You want to enter into a Home Improvement Contract with a client but don’t really like risking your own money to purchase materials. What can you do? You can request a downpayment but the downpayment is limited to $1,000 or 10% of the contract price whichever is less. But the Code Section in relevant part says:
B & P Code Section 7159.5 “This section applies to all home improvement contracts, as defined in Section 7151.2, between an owner or tenant and a contractor, whether a general contractor or a specialty contractor, that is licensed or subject to be licensed pursuant to this chapter with regard to the transaction.
(a) Failure by the licensee or a person subject to be licensed under this chapter, or by their agent or salesperson, to comply with the following provisions is cause for discipline:
(1) The contract shall be in writing and shall include the agreed contract amount in dollars and cents. The contract amount shall include the entire cost of the contract, including profit, labor, and materials, but excluding finance charges.
(2) If there is a separate finance charge between the contractor and the person contracting for home improvement, the finance charge shall be set out separately from the contract amount.
(3) If a downpayment will be charged, the downpayment shall not exceed one thousand dollars ($1,000) or 10 percent of the contract amount, whichever amount is less.
(4) If, in addition to a downpayment, the contract provides for payments to be made prior to completion of the work, the contract shall include a schedule of payments in dollars and cents specifically referencing the amount of work or services to be performed and any materials and equipment to be supplied.
(5) Except for a downpayment, the contractor shall neither request nor accept payment that exceeds the value of the work performed or material delivered.
(6) Upon any payment by the person contracting for home improvement, and prior to any further payment being made, the contractor shall, if requested, obtain and furnish to the person a full and unconditional release from any potential lien claimant claim or mechanics lien authorized pursuant to Sections 8400 and 8404 of the Civil Code for any portion of the work for which payment has been made. The person contracting for home improvement may withhold all further payments until these releases are furnished.

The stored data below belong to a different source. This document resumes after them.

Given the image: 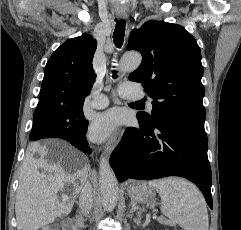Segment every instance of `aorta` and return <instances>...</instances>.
<instances>
[{"mask_svg":"<svg viewBox=\"0 0 241 230\" xmlns=\"http://www.w3.org/2000/svg\"><path fill=\"white\" fill-rule=\"evenodd\" d=\"M141 60L142 57L137 52L126 53L120 61L119 68L123 72H132L139 67ZM99 175L102 205L104 210L110 212L115 208L118 200V182L105 157L100 159Z\"/></svg>","mask_w":241,"mask_h":230,"instance_id":"obj_1","label":"aorta"}]
</instances>
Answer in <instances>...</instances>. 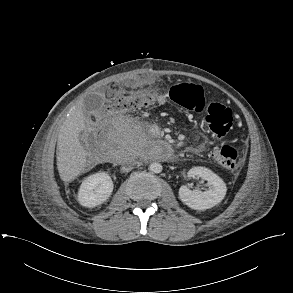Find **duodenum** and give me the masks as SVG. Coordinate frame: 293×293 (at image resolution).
<instances>
[{
  "label": "duodenum",
  "mask_w": 293,
  "mask_h": 293,
  "mask_svg": "<svg viewBox=\"0 0 293 293\" xmlns=\"http://www.w3.org/2000/svg\"><path fill=\"white\" fill-rule=\"evenodd\" d=\"M116 156H117V152L115 151V152H114L112 155H110L109 157H110V159L114 160Z\"/></svg>",
  "instance_id": "1"
}]
</instances>
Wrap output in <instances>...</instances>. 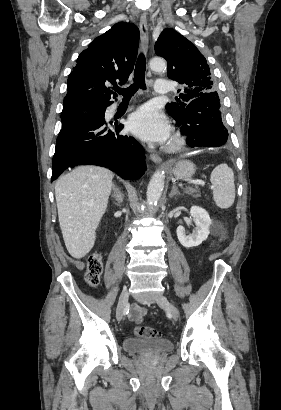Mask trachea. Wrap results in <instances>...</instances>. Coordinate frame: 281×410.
<instances>
[{
	"instance_id": "1",
	"label": "trachea",
	"mask_w": 281,
	"mask_h": 410,
	"mask_svg": "<svg viewBox=\"0 0 281 410\" xmlns=\"http://www.w3.org/2000/svg\"><path fill=\"white\" fill-rule=\"evenodd\" d=\"M145 70H146V60L144 55L141 53L138 57L135 73H134V82L128 88H119L116 87L114 90L123 95L124 99H130L138 89H146L145 84Z\"/></svg>"
}]
</instances>
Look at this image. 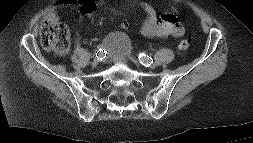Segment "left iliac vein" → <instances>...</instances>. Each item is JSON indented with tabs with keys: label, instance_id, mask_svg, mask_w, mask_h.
Here are the masks:
<instances>
[{
	"label": "left iliac vein",
	"instance_id": "4c4485c4",
	"mask_svg": "<svg viewBox=\"0 0 253 143\" xmlns=\"http://www.w3.org/2000/svg\"><path fill=\"white\" fill-rule=\"evenodd\" d=\"M150 68H151V69H154V68H155V64H151V65H150Z\"/></svg>",
	"mask_w": 253,
	"mask_h": 143
}]
</instances>
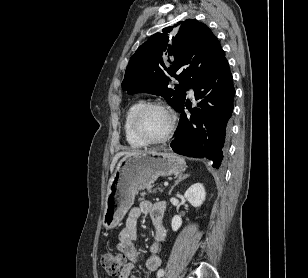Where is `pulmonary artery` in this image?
<instances>
[{"instance_id": "e3ab8cb5", "label": "pulmonary artery", "mask_w": 308, "mask_h": 278, "mask_svg": "<svg viewBox=\"0 0 308 278\" xmlns=\"http://www.w3.org/2000/svg\"><path fill=\"white\" fill-rule=\"evenodd\" d=\"M189 94H190V96L194 95V90L192 88L189 90Z\"/></svg>"}]
</instances>
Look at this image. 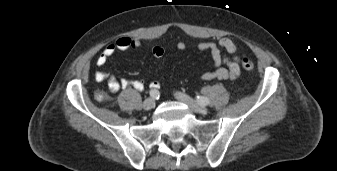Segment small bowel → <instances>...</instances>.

(7) If the contract provides for a payment of a salesperson’s commission out of the contract price, that payment shall be made on a pro rata basis in proportion to the schedule of payments made to the contractor by the disbursing party in accordance with paragraph (4).
(8) A contractor furnishing a performance and payment bond, lien and completion bond, or a bond equivalent or joint control approved by the registrar covering full performance and payment is exempt from paragraphs (3), (4), and (5), and need not include, as part of the contract, the statement regarding the downpayment specified in subparagraph (C) of paragraph (8) of subdivision (d) of Section 7159, the details and statement regarding progress payments specified in paragraph (9) of subdivision (d) of Section 7159, or the Mechanics Lien Warning specified in paragraph (4) of subdivision (e) of Section 7159. A contractor furnishing these bonds, bond equivalents, or a joint control approved by the registrar may accept payment prior to completion. If the contract provides for a contractor to furnish joint control, the contractor shall not have any financial or other interest in the joint control. Notwithstanding any other law, a licensee shall be licensed in this state in an active status for not less than two years prior to submitting an Application for Approval of Blanket Performance and Payment Bond as provided in Section 858.2 of Title 16 of the California Code of Regulations as it read on January 1, 2016.
(b) A violation of paragraph (1), (3), or (5) of subdivision (a) by a licensee or a person subject to be licensed under this chapter, or by their agent or salesperson, is a misdemeanor punishable by a fine of not less than one hundred dollars ($100) nor more than five thousand dollars ($5,000), or by imprisonment in a county jail not exceeding one year, or by both that fine and imprisonment….”
As can be seen if the contractor posts a bond with the CSLB then it can require a downpayment. Large entities such as Home Depots routinely post the bond so they can request all their money up front. The bond is usually high and most home remodel contractors can not afford to post it. Failing to post a bond and seeking payments for work not done or materials not furnished is a violation of number 5 above which subjects a contractor to discipline by the CSLB.